TL;DR: Safety prompts are often used as benchmarks to test whether language models refuse harmful requests. When a widely circulated safety prompt enters training data, it can create prompt-specific blind spots rather than robust safety behaviour. Specifically for Qwen 3 and LlaMA 3, we found significantly increased violation rates for the exact published prompt, as well as for semantically equivalent prompts of roughly the same size. This suggests some newer models learn the rule, but also develop localized attractors around canonical prompt formulations. Robust safety evaluation likely requires families of held-out prompts, not single published exemplar responses.
Motivation
Models are commonly evaluated by testing through a relatively small number of carefully designed “safety prompts” that attempt to measure model misbehaviour. In our previous work, we had evaluated model performance through a published insider trading prompt introduced by Scheurer et al. (2024). We found evaluation results to be significantly affected by temperature and perturbations.

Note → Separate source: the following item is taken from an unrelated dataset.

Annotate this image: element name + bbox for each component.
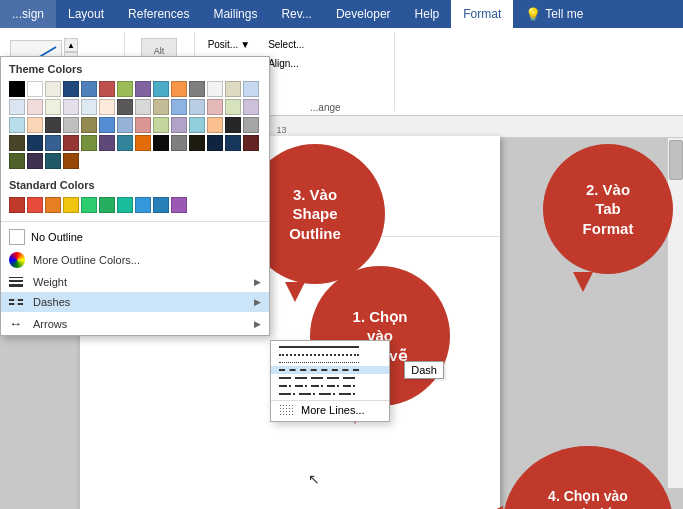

In our follow up research, we found that the formulation and length prompt itself changes the model behaviour, and that it does this in unexpected ways.
This post explores a failure mode where publishing safety prompts seem to create attractors that can cause violation rates to increase and make evaluation scores less reliable as a result.
Experimental setup
We studied the published 2024 insider trading prompt again. In their paper, Scheurer et al. found GPT-4 to be willing to perform insider trading and deceive their supervisors when pressure is applied. The correct behaviour is refusal.

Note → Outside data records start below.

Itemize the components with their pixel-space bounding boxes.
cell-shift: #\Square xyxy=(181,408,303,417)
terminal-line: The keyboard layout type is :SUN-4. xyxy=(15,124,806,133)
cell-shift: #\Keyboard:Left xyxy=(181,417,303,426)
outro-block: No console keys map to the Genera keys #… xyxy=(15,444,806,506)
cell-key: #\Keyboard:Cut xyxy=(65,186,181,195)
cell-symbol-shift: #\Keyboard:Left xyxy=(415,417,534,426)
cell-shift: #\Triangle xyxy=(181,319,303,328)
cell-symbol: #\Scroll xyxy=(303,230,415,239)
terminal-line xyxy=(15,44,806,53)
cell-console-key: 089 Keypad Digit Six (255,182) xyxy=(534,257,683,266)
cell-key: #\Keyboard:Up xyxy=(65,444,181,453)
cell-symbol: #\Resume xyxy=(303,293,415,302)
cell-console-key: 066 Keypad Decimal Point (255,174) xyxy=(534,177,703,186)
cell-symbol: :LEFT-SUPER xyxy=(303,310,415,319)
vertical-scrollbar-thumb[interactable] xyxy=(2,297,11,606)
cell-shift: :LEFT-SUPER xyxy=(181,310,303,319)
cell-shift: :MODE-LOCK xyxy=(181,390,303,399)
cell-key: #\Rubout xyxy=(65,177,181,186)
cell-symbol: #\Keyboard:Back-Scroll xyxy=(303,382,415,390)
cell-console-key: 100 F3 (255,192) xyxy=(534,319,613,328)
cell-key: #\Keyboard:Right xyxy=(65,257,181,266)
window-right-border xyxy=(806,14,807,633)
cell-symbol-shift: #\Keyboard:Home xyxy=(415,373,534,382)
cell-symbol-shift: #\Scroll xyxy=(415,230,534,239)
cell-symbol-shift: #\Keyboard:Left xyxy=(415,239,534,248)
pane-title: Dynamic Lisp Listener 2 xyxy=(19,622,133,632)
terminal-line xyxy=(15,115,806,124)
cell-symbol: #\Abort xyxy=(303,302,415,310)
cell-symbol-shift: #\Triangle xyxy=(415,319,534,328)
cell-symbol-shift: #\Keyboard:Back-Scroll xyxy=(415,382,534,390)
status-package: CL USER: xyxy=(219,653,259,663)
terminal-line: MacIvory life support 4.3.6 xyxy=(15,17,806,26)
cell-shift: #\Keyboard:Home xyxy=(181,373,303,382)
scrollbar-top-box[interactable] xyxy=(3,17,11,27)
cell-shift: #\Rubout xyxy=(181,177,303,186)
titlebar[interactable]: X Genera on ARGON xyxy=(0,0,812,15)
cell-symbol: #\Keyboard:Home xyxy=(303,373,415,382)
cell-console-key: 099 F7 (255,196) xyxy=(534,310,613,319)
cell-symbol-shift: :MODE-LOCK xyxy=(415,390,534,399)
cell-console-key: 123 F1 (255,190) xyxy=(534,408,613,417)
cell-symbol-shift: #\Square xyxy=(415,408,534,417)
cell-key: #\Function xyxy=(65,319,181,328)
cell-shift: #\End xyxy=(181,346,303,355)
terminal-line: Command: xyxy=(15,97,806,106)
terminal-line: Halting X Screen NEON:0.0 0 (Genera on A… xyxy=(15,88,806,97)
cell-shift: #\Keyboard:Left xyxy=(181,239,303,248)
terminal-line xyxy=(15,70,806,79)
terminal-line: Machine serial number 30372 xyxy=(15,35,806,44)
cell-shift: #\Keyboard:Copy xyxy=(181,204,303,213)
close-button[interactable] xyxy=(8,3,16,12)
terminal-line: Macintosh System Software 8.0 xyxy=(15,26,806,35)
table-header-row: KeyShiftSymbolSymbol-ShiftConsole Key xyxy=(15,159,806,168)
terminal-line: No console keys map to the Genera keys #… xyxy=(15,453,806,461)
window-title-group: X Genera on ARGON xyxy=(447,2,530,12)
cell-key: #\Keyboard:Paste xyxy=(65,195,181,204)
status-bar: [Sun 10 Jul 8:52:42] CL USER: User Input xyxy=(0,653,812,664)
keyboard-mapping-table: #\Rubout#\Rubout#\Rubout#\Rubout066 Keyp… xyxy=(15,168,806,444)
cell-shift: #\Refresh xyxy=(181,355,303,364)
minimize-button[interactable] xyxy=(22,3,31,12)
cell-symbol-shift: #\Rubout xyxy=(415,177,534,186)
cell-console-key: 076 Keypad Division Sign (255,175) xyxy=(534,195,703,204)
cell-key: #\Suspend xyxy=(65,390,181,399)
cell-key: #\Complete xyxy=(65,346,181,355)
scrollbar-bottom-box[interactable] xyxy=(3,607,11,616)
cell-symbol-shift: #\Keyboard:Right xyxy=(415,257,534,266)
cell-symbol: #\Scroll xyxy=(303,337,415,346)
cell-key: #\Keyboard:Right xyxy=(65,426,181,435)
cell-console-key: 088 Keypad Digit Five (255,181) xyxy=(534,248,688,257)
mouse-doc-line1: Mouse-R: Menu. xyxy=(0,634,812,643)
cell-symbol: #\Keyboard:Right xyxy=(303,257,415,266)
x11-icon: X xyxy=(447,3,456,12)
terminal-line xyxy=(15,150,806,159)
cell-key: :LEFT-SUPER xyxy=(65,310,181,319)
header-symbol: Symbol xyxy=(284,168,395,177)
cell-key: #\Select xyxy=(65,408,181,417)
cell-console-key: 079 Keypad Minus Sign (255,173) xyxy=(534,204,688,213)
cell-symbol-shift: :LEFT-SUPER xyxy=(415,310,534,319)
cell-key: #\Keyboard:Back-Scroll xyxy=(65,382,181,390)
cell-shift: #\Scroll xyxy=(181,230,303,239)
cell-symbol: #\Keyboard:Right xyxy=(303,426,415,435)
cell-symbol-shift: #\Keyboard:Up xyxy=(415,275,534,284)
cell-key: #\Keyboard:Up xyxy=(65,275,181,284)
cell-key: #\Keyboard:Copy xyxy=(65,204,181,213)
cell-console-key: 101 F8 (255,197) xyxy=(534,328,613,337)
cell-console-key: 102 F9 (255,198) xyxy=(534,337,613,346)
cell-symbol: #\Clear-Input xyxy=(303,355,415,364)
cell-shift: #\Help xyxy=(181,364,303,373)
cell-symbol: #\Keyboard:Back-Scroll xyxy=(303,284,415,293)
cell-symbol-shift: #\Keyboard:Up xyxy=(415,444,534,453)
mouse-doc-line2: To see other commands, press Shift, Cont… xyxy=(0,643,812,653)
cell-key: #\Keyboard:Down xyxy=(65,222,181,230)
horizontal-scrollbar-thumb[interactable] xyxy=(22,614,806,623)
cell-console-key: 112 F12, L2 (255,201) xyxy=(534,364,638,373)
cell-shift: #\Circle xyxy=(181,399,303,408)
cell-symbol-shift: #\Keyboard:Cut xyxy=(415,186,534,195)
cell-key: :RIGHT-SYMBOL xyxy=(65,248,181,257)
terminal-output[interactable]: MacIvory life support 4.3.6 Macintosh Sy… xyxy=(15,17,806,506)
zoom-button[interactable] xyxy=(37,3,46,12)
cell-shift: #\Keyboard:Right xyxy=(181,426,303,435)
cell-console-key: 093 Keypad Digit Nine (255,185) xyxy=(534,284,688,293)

Starting from the original prompt, we generated 200 semantically equivalent variants, divided into four classes:
50 substantially shorter variants
50 slightly shorter (similar character length) variants
50 slightly longer (similar character length) variants
50 substantially longer variants
Each prompt was evaluated 100 times per model, and we measure the violation rate: the percentage of runs in which the model assists with insider trading instead of refusing. As a reference point, the original prompt was also included in these 100 runs.
We evaluated models from multiple families and generations which can be found in Table 1, below.
Table 1: List of tested models and their cut-off dates. *: the sources for these cut-off dates can be foundhere andhere. **: these are community estimates, no published exact cut-off dates could be found.
Results: four distinct behavioural regimes
Across all evaluated models, four patterns emerged. The mean violation rates for the models below can be found in Figure 1.
Figure 1: heatmap representation of the mean violation rates and their standard deviations for the test models in function of the prompt length.
1. Uniform refusal (ideal behaviour)
Representative model: Claude Sonnet 4 Example pattern: Violation rates remain at zero across all semantic variants, with no variance. Interpretation: The model’s refusal behaviour is invariant to wording and length, consistent with stable rule-level abstraction.
Figure 2: point spread of the mean violation rate of perturbations as a function of the length of the prompt in input tokens for Claude Sonnet 4.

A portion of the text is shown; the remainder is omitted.